How does this differ from anything llama.cpp offers, regarding offloading layers? The repo consistently refers to "DDR4". Is there a reason DDR5 won't work with this?
CUDA has had managed memory that pages between VRAM and system RAM for a decade. Problem is doing so is unusably slow for AI purposes. Seems like an unnecessary layer here.
Presumably it means that software doesn’t have to write the same sort of layer offloading support. It’ll “just work” as if you had X GB of VRAM all along.
The readme opens with this:
> I have an RTX 5070 with 12 GB VRAM and I wanted to run glm-4.7-flash:q8_0, which is a 31.8 GB model. The standard options are:
> Offload layers to CPU — works, but drops token/s by 5–10× because CPU RAM has no CUDA coherence. You end up waiting. Use a smaller quantization — you lose quality. At q4_0 the model is noticeably worse on reasoning tasks.
> Buy a bigger GPU — not realistic for consumer hardware.

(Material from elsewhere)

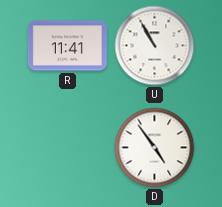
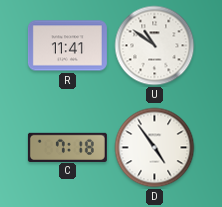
U: 10:55 -> 10:51
C: none -> 7:18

A 48 GB card costs more than a complete workstation.
> None of those felt right, so I built an alternative: route the overflow memory to DDR4 via DMA-BUF, which gives the GPU direct access to system RAM over PCIe 4.0 without a CPU copy involved.

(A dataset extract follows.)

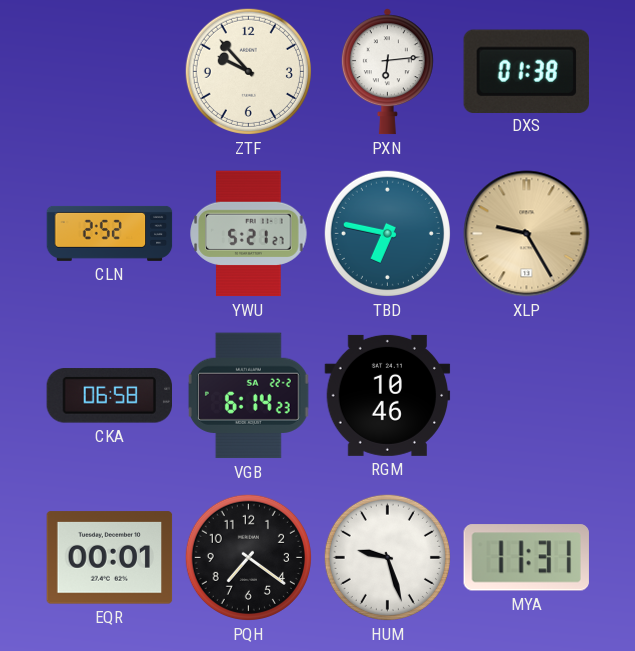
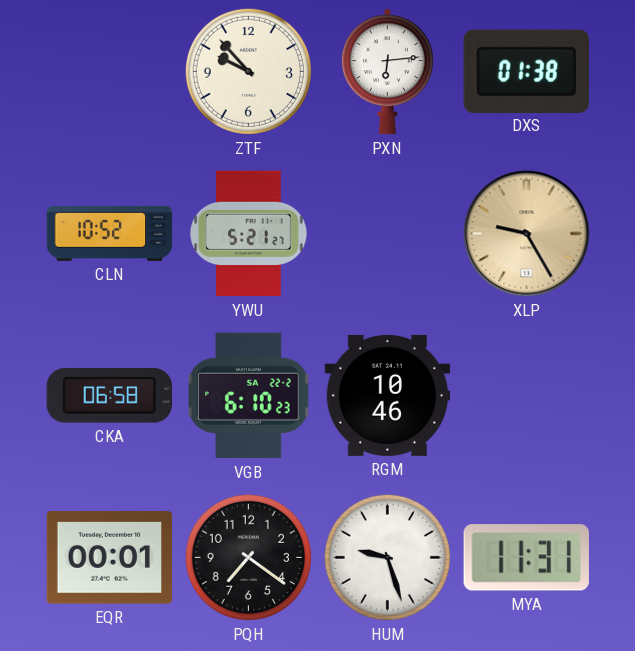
CLN: 2:52 -> 10:52
TBD: 6:47 -> none
VGB: 6:14 -> 6:10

And then limps home with this caveat on the closest thing to a benchmark:
> The PCIe 4.0 link (~32 GB/s) is the bottleneck when the model overflows VRAM. The best strategy is to shrink the model until it fits — either with EXL3 quantization or ModelOpt PTQ — and use GreenBoost's DDR4 pool for KV cache only.
I think the reason it refers it to DDR4 is because that is how the user explained it to their coding agent. LLMs are great at perpetuating unnecessary specificity.